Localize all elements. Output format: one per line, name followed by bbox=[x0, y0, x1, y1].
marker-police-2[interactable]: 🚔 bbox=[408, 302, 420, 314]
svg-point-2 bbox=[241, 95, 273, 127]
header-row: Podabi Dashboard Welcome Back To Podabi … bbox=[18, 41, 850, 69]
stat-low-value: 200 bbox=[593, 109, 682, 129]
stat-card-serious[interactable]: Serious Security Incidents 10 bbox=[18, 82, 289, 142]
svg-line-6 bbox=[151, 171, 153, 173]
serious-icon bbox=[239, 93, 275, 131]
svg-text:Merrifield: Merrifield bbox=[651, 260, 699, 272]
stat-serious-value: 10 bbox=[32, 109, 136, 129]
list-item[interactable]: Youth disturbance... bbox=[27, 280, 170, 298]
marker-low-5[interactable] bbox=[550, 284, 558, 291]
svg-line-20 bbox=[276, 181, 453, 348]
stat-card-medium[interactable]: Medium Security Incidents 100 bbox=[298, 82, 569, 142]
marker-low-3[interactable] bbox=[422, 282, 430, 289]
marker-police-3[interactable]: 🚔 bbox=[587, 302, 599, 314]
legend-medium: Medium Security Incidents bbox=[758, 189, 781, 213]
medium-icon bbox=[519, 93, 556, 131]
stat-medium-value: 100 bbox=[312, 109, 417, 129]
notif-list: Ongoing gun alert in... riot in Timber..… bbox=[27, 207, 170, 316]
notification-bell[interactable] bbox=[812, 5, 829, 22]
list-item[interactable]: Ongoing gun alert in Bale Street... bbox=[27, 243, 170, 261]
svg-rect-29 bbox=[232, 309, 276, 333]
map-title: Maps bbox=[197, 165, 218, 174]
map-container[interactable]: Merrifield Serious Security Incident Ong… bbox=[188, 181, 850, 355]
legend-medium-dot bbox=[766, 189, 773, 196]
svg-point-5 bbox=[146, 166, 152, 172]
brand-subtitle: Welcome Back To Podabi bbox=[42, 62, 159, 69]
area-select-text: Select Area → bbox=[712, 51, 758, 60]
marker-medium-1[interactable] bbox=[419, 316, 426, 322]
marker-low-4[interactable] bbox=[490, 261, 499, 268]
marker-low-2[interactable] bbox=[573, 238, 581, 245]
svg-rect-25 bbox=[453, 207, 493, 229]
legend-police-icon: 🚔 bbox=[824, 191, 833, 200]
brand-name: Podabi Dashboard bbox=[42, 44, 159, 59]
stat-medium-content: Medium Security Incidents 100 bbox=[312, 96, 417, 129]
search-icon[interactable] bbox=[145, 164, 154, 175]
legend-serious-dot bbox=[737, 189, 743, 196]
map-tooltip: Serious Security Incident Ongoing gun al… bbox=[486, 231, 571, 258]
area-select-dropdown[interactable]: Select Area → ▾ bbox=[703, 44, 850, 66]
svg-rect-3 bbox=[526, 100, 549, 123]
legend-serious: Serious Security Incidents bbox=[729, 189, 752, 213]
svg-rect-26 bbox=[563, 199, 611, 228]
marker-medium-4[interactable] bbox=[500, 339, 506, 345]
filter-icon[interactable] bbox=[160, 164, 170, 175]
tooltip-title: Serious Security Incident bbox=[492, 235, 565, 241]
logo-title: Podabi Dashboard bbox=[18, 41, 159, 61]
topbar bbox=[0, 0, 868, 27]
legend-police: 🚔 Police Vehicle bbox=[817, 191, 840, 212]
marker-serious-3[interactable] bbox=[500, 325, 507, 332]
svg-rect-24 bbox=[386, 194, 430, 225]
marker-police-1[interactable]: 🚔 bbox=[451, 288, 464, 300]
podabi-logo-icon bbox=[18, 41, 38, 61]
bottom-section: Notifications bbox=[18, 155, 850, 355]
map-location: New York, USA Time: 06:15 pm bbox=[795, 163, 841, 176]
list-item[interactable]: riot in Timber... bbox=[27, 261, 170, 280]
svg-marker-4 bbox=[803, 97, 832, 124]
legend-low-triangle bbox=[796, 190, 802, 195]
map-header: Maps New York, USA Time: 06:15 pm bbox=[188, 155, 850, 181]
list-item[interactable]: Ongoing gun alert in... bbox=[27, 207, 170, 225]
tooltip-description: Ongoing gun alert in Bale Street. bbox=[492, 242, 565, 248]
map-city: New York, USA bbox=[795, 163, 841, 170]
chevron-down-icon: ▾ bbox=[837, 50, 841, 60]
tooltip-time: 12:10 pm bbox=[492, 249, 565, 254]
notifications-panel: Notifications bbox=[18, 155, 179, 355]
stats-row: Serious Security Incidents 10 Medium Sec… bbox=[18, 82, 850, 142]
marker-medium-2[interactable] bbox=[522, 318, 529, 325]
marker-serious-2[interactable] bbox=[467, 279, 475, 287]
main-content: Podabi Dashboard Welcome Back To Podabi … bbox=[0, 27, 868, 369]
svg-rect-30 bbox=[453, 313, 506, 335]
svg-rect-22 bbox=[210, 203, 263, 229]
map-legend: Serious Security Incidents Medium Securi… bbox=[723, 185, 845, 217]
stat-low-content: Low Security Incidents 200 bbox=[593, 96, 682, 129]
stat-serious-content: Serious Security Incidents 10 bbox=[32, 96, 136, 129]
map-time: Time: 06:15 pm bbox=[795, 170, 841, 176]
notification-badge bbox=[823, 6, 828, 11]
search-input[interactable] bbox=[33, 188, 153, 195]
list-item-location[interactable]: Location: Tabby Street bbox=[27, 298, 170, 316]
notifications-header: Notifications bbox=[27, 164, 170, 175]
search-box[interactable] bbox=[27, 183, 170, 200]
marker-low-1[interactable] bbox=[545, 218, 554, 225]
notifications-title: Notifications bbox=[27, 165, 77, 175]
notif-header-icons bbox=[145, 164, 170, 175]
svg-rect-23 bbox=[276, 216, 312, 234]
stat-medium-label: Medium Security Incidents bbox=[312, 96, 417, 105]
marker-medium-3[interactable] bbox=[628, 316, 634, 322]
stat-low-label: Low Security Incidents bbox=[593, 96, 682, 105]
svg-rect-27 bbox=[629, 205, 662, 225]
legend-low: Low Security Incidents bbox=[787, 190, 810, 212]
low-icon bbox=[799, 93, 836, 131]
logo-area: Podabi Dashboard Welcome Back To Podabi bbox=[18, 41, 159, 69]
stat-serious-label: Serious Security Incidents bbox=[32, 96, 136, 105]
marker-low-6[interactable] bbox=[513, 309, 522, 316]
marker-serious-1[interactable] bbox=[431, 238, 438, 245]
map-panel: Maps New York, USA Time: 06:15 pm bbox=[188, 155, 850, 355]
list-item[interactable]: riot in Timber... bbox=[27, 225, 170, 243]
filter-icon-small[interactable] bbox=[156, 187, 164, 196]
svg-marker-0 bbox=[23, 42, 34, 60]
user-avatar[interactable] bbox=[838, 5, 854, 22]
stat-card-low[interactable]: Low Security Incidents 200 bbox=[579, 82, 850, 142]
———
§ **TASK**:
Every entry in the data should be returned exactly.

§ **YOUR RESPONSE**:
Localize all elements. Output format: one per line, name followed by bbox=[x0, y0, x1, y1].
marker-police-2[interactable]: 🚔 bbox=[408, 302, 420, 314]
svg-point-2 bbox=[241, 95, 273, 127]
header-row: Podabi Dashboard Welcome Back To Podabi … bbox=[18, 41, 850, 69]
stat-low-value: 200 bbox=[593, 109, 682, 129]
stat-card-serious[interactable]: Serious Security Incidents 10 bbox=[18, 82, 289, 142]
svg-line-6 bbox=[151, 171, 153, 173]
serious-icon bbox=[239, 93, 275, 131]
svg-text:Merrifield: Merrifield bbox=[651, 260, 699, 272]
stat-serious-value: 10 bbox=[32, 109, 136, 129]
list-item[interactable]: Youth disturbance... bbox=[27, 280, 170, 298]
marker-low-5[interactable] bbox=[550, 284, 558, 291]
svg-line-20 bbox=[276, 181, 453, 348]
stat-card-medium[interactable]: Medium Security Incidents 100 bbox=[298, 82, 569, 142]
marker-low-3[interactable] bbox=[422, 282, 430, 289]
marker-police-3[interactable]: 🚔 bbox=[587, 302, 599, 314]
legend-medium: Medium Security Incidents bbox=[758, 189, 781, 213]
medium-icon bbox=[519, 93, 556, 131]
stat-medium-value: 100 bbox=[312, 109, 417, 129]
notif-list: Ongoing gun alert in... riot in Timber..… bbox=[27, 207, 170, 316]
notification-bell[interactable] bbox=[812, 5, 829, 22]
list-item[interactable]: Ongoing gun alert in Bale Street... bbox=[27, 243, 170, 261]
svg-rect-29 bbox=[232, 309, 276, 333]
map-title: Maps bbox=[197, 165, 218, 174]
map-container[interactable]: Merrifield Serious Security Incident Ong… bbox=[188, 181, 850, 355]
legend-medium-dot bbox=[766, 189, 773, 196]
svg-point-5 bbox=[146, 166, 152, 172]
brand-subtitle: Welcome Back To Podabi bbox=[42, 62, 159, 69]
area-select-text: Select Area → bbox=[712, 51, 758, 60]
marker-medium-1[interactable] bbox=[419, 316, 426, 322]
marker-low-4[interactable] bbox=[490, 261, 499, 268]
marker-low-2[interactable] bbox=[573, 238, 581, 245]
svg-rect-25 bbox=[453, 207, 493, 229]
legend-police-icon: 🚔 bbox=[824, 191, 833, 200]
brand-name: Podabi Dashboard bbox=[42, 44, 159, 59]
stat-medium-content: Medium Security Incidents 100 bbox=[312, 96, 417, 129]
search-icon[interactable] bbox=[145, 164, 154, 175]
legend-serious-dot bbox=[737, 189, 743, 196]
map-tooltip: Serious Security Incident Ongoing gun al… bbox=[486, 231, 571, 258]
area-select-dropdown[interactable]: Select Area → ▾ bbox=[703, 44, 850, 66]
svg-rect-3 bbox=[526, 100, 549, 123]
legend-serious: Serious Security Incidents bbox=[729, 189, 752, 213]
svg-rect-26 bbox=[563, 199, 611, 228]
marker-medium-4[interactable] bbox=[500, 339, 506, 345]
filter-icon[interactable] bbox=[160, 164, 170, 175]
tooltip-title: Serious Security Incident bbox=[492, 235, 565, 241]
logo-title: Podabi Dashboard bbox=[18, 41, 159, 61]
topbar bbox=[0, 0, 868, 27]
legend-police: 🚔 Police Vehicle bbox=[817, 191, 840, 212]
marker-serious-3[interactable] bbox=[500, 325, 507, 332]
svg-rect-24 bbox=[386, 194, 430, 225]
marker-police-1[interactable]: 🚔 bbox=[451, 288, 464, 300]
podabi-logo-icon bbox=[18, 41, 38, 61]
bottom-section: Notifications bbox=[18, 155, 850, 355]
map-location: New York, USA Time: 06:15 pm bbox=[795, 163, 841, 176]
list-item[interactable]: riot in Timber... bbox=[27, 261, 170, 280]
svg-marker-4 bbox=[803, 97, 832, 124]
legend-low-triangle bbox=[796, 190, 802, 195]
map-header: Maps New York, USA Time: 06:15 pm bbox=[188, 155, 850, 181]
list-item[interactable]: Ongoing gun alert in... bbox=[27, 207, 170, 225]
tooltip-description: Ongoing gun alert in Bale Street. bbox=[492, 242, 565, 248]
map-city: New York, USA bbox=[795, 163, 841, 170]
chevron-down-icon: ▾ bbox=[837, 50, 841, 60]
tooltip-time: 12:10 pm bbox=[492, 249, 565, 254]
notifications-panel: Notifications bbox=[18, 155, 179, 355]
stats-row: Serious Security Incidents 10 Medium Sec… bbox=[18, 82, 850, 142]
marker-medium-2[interactable] bbox=[522, 318, 529, 325]
marker-serious-2[interactable] bbox=[467, 279, 475, 287]
main-content: Podabi Dashboard Welcome Back To Podabi … bbox=[0, 27, 868, 369]
svg-rect-30 bbox=[453, 313, 506, 335]
svg-rect-22 bbox=[210, 203, 263, 229]
map-legend: Serious Security Incidents Medium Securi… bbox=[723, 185, 845, 217]
stat-low-content: Low Security Incidents 200 bbox=[593, 96, 682, 129]
stat-serious-content: Serious Security Incidents 10 bbox=[32, 96, 136, 129]
map-time: Time: 06:15 pm bbox=[795, 170, 841, 176]
notification-badge bbox=[823, 6, 828, 11]
search-input[interactable] bbox=[33, 188, 153, 195]
list-item-location[interactable]: Location: Tabby Street bbox=[27, 298, 170, 316]
notifications-header: Notifications bbox=[27, 164, 170, 175]
search-box[interactable] bbox=[27, 183, 170, 200]
marker-low-1[interactable] bbox=[545, 218, 554, 225]
notifications-title: Notifications bbox=[27, 165, 77, 175]
notif-header-icons bbox=[145, 164, 170, 175]
svg-rect-23 bbox=[276, 216, 312, 234]
stat-medium-label: Medium Security Incidents bbox=[312, 96, 417, 105]
marker-medium-3[interactable] bbox=[628, 316, 634, 322]
stat-low-label: Low Security Incidents bbox=[593, 96, 682, 105]
svg-rect-27 bbox=[629, 205, 662, 225]
legend-low: Low Security Incidents bbox=[787, 190, 810, 212]
low-icon bbox=[799, 93, 836, 131]
logo-area: Podabi Dashboard Welcome Back To Podabi bbox=[18, 41, 159, 69]
stat-serious-label: Serious Security Incidents bbox=[32, 96, 136, 105]
marker-low-6[interactable] bbox=[513, 309, 522, 316]
marker-serious-1[interactable] bbox=[431, 238, 438, 245]
map-panel: Maps New York, USA Time: 06:15 pm bbox=[188, 155, 850, 355]
list-item[interactable]: riot in Timber... bbox=[27, 225, 170, 243]
filter-icon-small[interactable] bbox=[156, 187, 164, 196]
svg-marker-0 bbox=[23, 42, 34, 60]
user-avatar[interactable] bbox=[838, 5, 854, 22]
stat-card-low[interactable]: Low Security Incidents 200 bbox=[579, 82, 850, 142]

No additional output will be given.